A formula φ is satisfied in a structure M (M ⊨ φ) if it evaluates to true under M's interpretation. Satisfaction is defined recursively: atomic formulas based on the interpretation, compound formulas based on connective truth conditions, quantified formulas based on existence or universality of satisfying variable assignments.
From your study of structures and interpretations, you know that a structure M for a first-order language L consists of a non-empty domain |M|, an interpretation of each constant symbol as an element of |M|, each function symbol as an actual function on |M|, and each predicate symbol as a subset of |M|ⁿ (a set of n-tuples). Satisfaction is the bridge between this semantic object and the syntactic formulas of L. It answers the question: is formula φ true in M?
The definition is recursive on formula structure. For atomic formulas, the base cases: a formula P(t₁, …, tₙ) is satisfied in M (under variable assignment s) if the tuple (t₁^(M,s), …, tₙ^(M,s)) — where each tᵢ^(M,s) evaluates the term under M and s — belongs to the interpretation of P. For example, if M = (ℕ, <) and φ is "x < y", then M ⊨ φ[s] if and only if s(x) < s(y) in the natural number ordering. The atomic case grounds everything in the concrete interpretation.
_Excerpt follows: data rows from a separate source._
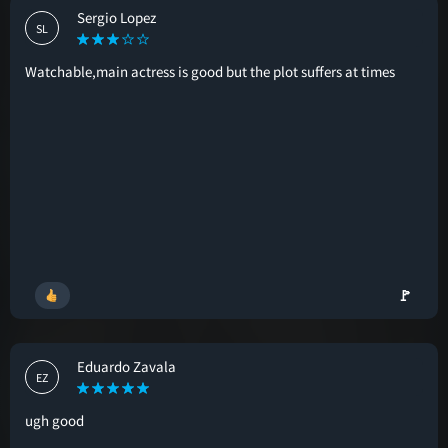
Sergio Lopez
SL
Watchable,main actress is good but the plot suffers at times
🚩
Eduardo Zavala
EZ
ugh good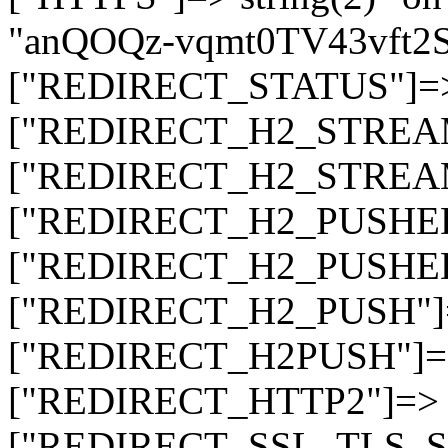
"anQOQz-vqmt0TV43vft2
["REDIRECT_STATUS"]=> s
["REDIRECT_H2_STREAM_T
["REDIRECT_H2_STREAM_I
["REDIRECT_H2_PUSHED_O
["REDIRECT_H2_PUSHED"]
["REDIRECT_H2_PUSH"]=>
["REDIRECT_H2PUSH"]=> 
["REDIRECT_HTTP2"]=> st
["REDIRECT_SSL_TLS_SNI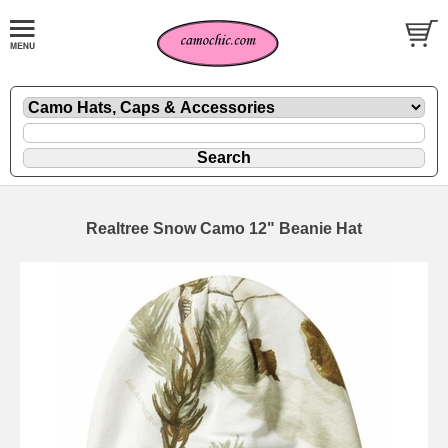
Realtree Snow Camo 12" Beanie Hat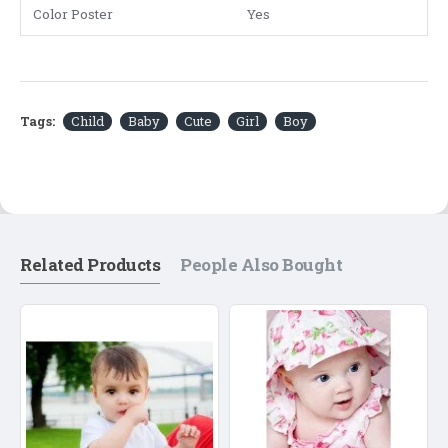
Color Poster
Yes
Tags:
Child
Baby
Cute
Girl
Boy
Related Products
People Also Bought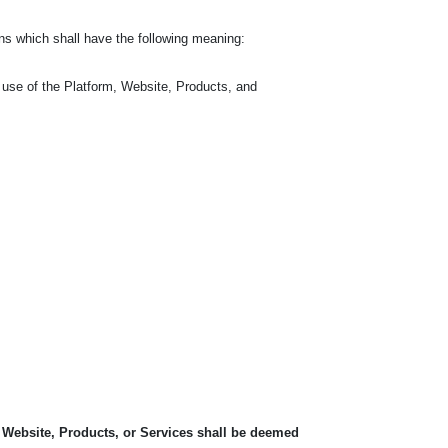
ns which shall have the following meaning:
 use of the Platform, Website, Products, and
, Website, Products, or Services shall be deemed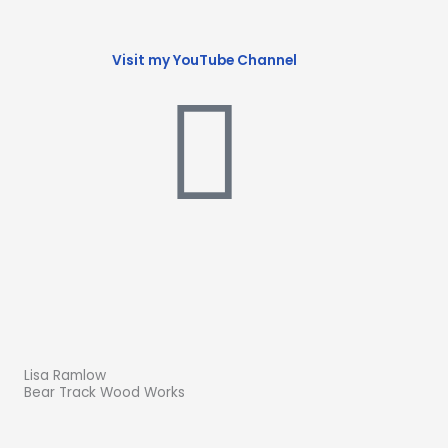
Visit my YouTube Channel
Lisa Ramlow
Bear Track Wood Works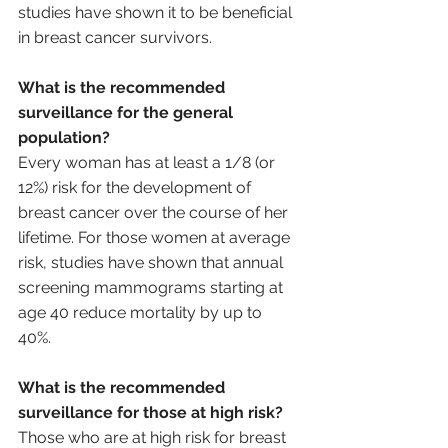
studies have shown it to be beneficial 
in breast cancer survivors.
What is the recommended 
surveillance for the general 
population?
Every woman has at least a 1/8 (or 
12%) risk for the development of 
breast cancer over the course of her 
lifetime. For those women at average 
risk, studies have shown that annual 
screening mammograms starting at 
age 40 reduce mortality by up to 
40%. 
What is the recommended 
surveillance for those at high risk?
Those who are at high risk for breast 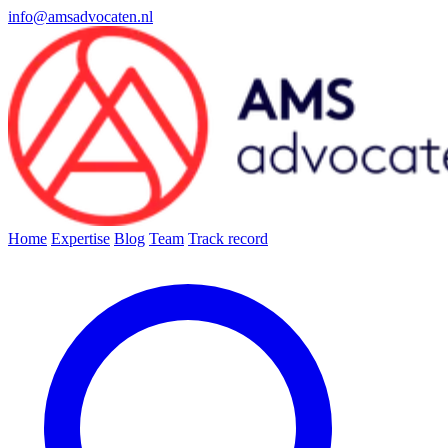
info@amsadvocaten.nl
Home
Expertise
Blog
Team
Track record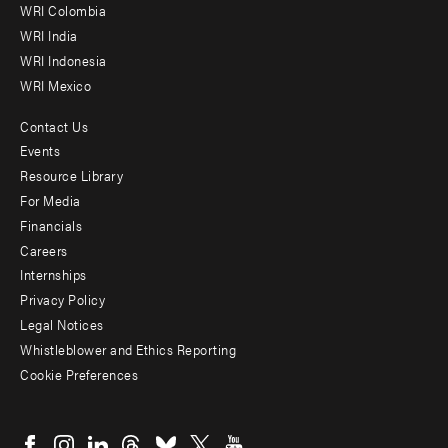
Offices
WRI Colombia
WRI India
WRI Indonesia
WRI Mexico
Contact Us
Footer
Events
menu
Resource Library
For Media
-
Financials
Additional
Careers
Internships
Privacy Policy
Legal Notices
Whistleblower and Ethics Reporting
Cookie Preferences
Social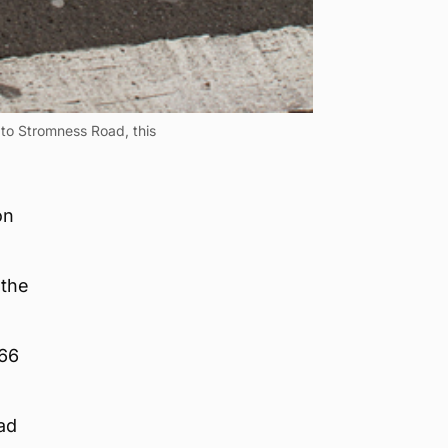
 to Stromness Road, this
on
 the
966
ad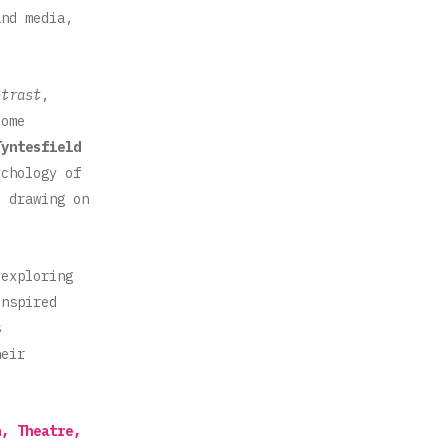
and media,
ntrast
,
Some
Tyntesfield
ychology of
, drawing on
exploring
inspired
s
heir
n, Theatre,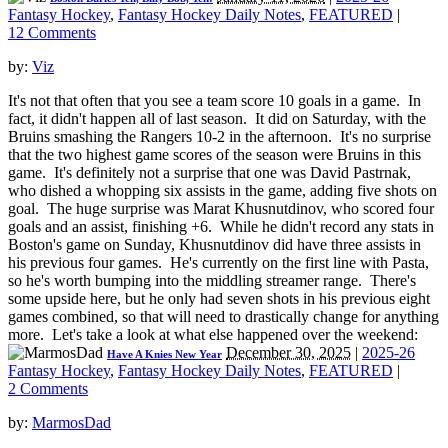
Fantasy Hockey
,
Fantasy Hockey Daily Notes
,
FEATURED
|
12 Comments
by:
Viz
It's not that often that you see a team score 10 goals in a game. In
fact, it didn't happen all of last season. It did on Saturday, with the
Bruins smashing the Rangers 10-2 in the afternoon. It's no surprise
that the two highest game scores of the season were Bruins in this
game. It's definitely not a surprise that one was David Pastrnak,
who dished a whopping six assists in the game, adding five shots on
goal. The huge surprise was Marat Khusnutdinov, who scored four
goals and an assist, finishing +6. While he didn't record any stats in
Boston's game on Sunday, Khusnutdinov did have three assists in
his previous four games. He's currently on the first line with Pasta,
so he's worth bumping into the middling streamer range. There's
some upside here, but he only had seven shots in his previous eight
games combined, so that will need to drastically change for anything
more. Let's take a look at what else happened over the weekend:
December 30, 2025
|
2025-26
Have A Knies New Year
Fantasy Hockey
,
Fantasy Hockey Daily Notes
,
FEATURED
|
2 Comments
by:
MarmosDad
Compound formulas follow classical truth tables. M ⊨ ¬φ [s] iff M ⊭ φ[s]. M ⊨ φ ∧ ψ [s] iff both M ⊨ φ[s] and M ⊨ ψ[s]. Similarly for ∨ and →. Nothing surprising here — the connectives just propagate truth values computed by the recursive calls. The interesting case is quantifiers. M ⊨ ∃x φ [s] iff there exists some element a ∈ |M| such that M ⊨ φ[s(x↦a)] — that is, some assignment of x to a concrete domain element makes φ true. M ⊨ ∀x φ [s] iff for every a ∈ |M|, M ⊨ φ[s(x↦a)]. The notation s(x↦a) means the assignment that maps x to a and agrees with s on all other variables.
For a sentence (a formula with no free variables), the truth value does not depend on the variable assignment — the assignment only matters for the free variables, and sentences have none. So we write M ⊨ φ without an assignment. The sentence ∀x∀y (x < y → ∃z (x < z ∧ z < y)) says "between any two elements there is a third." It is true in (ℚ, <) and false in (ℤ, <) — in the integers, there is nothing between 3 and 4. This single example shows how satisfaction is sensitive to the structure's domain, not just its signature. The same formula, different structure, different truth value. The satisfaction relation ⊨ is thus a relation between structures and sentences, and understanding it is the entire foundation for model theory, logical consequence, and the notion of what a mathematical statement "means."